"Sana bir şey itiraf edeyim mi?"

3.5K 88 41
                                    

Sellammmmm,

Yeni bölüms geldi. Yorum isterim, vote isterim ona göre hagsgshs 😂

İyi okumalar...


Omzuma ve belime sarılan bu nazik ellerin, kalbime iyi geleceğini biliyordum. Yüzüme vuran bu sıcak nefesin, canıma can katacağını, bütün yaralarımı hiç olmamış gibi yok edeceğinden emindim. Kırık parçaları yerine birlikte yapıștırabileceğimizden ve hatta eskisinden daha güçlü ve güzel olacağına her şeyim üzerine bahse girerdim.

Dudakları, dudaklarımı yavaş ama ısrarla öperken gözlerimi kapattım. Ellerim tișörtünü sıkarken ona karşılık vermek istedim ama biçimde hareketlerimi kısıtlayan bir şey vardı.

Onu öpersem yine sebebi olur muydum?

Yine bir gün hareketsizce karşımda yatar mıydı?

Sadece birbirimizi sevdiğimiz için ölüm tehditleri alır mıydı?

Tekrar zincirlere vurulur muydu?

Dudakları susuz kalmışça dudaklarımın üzerinde hareket ederken ısrarcı bir nefesle yavaşça durdu. Başını geri çekmeden konuştuğunda gözlerimi açıp ona baktım.

"Tekrar birlikte nefes alalım, Derin. Konuşmuyorsun, konuşmak istemiyorsun. Görebiliyorum. Kendi nefesini kesiyorsun. Sen nefes almadıkça ben de alamam. Benim sende olduğuma inan ve sen de benimle kal. Bana karşılık vermek istediğini biliyorum. Gel, tekrar beraber nefes alalım, güzelim.
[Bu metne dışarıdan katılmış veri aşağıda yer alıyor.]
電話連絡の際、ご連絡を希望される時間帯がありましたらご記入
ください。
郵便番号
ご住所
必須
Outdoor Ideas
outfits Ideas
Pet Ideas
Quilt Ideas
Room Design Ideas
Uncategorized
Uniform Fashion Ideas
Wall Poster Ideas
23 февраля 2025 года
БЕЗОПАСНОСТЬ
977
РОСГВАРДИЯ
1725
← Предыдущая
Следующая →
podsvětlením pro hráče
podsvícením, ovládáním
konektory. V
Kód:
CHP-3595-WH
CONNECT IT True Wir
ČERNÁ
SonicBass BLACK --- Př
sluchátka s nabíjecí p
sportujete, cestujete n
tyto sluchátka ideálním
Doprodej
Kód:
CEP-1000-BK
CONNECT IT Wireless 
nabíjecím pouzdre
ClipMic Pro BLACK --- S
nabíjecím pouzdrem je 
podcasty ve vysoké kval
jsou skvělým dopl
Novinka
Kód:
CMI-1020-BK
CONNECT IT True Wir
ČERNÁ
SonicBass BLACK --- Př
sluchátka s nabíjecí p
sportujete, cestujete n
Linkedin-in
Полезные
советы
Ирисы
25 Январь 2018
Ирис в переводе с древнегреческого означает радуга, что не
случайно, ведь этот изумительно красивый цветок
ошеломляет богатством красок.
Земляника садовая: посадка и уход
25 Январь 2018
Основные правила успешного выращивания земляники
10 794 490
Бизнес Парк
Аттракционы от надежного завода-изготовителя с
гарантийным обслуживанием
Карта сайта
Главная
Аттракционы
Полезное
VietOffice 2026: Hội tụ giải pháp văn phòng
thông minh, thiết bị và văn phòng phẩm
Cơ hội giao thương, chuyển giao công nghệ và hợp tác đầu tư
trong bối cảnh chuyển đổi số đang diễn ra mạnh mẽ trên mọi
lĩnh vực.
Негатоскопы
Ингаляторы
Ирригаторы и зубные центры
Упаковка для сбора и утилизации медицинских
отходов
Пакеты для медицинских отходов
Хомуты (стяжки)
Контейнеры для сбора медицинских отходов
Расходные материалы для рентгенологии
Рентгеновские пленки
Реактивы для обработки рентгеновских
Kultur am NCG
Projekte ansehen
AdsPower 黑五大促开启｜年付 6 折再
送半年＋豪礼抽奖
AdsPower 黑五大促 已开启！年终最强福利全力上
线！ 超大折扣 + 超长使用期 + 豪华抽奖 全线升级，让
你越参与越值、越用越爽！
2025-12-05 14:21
Kötüler, korkular, acılar geride kalacak, söz veriyorum." Ela gözleri bahçenin ışıklarıyla hafifçe parlıyordu.

Eriyordum. Onun dudakları benim şifamdı.

Ama içimde öyle bir kin vardı ki hem kendimden hem de bana bunu yapan ruhumun katilinden nefret ediyordum. İstediğini başarmıştı. Parmaklarımdaki yaralardan karanlığını bulaștırmıștı. Kanımın yerinde onun karanlığı akarken de kafama sıkmıştı.

Bedenimi isabet ettirememiști belki ama benliğimi tam on ikiden vurmuștu. O kurşunla değil, sevdiğim adamın ve başka bir masumun canıyla beni vurmuştu.

Vicdanım öyle bir kanıyordu ki dayanamıyordum.

Öz babam bile beni istemiyorken o adamın bana yaptıklarının gerçekten sebebi yine ben miydim?

Babamın beni istememesinin sebebi ben miydim?

Bu kadar mı berbat bir varlıktım?

Gittiğim her yere sadece felaket ve acı götürüyordum.

Belki de acıları tek başıma yaşamalıydım.

Belki de babam haklıydı...

Ağlamak istediğimi hissediyordum. Ona sarılıp hıçkıra hıçkıra ağlamak istiyordum. Sonra onun dudaklarından şifamı almak istiyordum. Ama gözyașlarım kurumuștu. O herif beynime sıktığında içime yerleşen hissizlik gitmiyordu.

"Çok yorgunum." diye fısıldadım dudaklarıma değen dudaklara doğru gözlerimi kapatarak. Volkan derin bir iç çekti.

"Gel, seni yatıralım. Dinlenmelisin." Başımı salladım. Yavaşça çekildi. Elini omzuma sararak beni hastaneye doğru yönlendirdi.

Odaya çıktığımızda hırkayı çıkartarak yatağa girdim ve gözlerimi kapattım.

Aradan geçen dokuz gün içinde hastaneden taburcu edilmiștim. Eve geldiğimizde annemde bizimle kalmaya başlamıştı. Fakat üç gün sonra sonra babamla telefonda ettiği kavga sonucunda eve dönmüştü. İki günde bir mutlaka geliyordu. Fakat o da çalıştığı için o gün gelmemesi konusunda ben ısrarcı olmuştum. Yalnız kalmaktan korksam ve nefret etsem de artık ailem de olsa insanların başına bela olmaktan ciddi manada sıkılmıştım.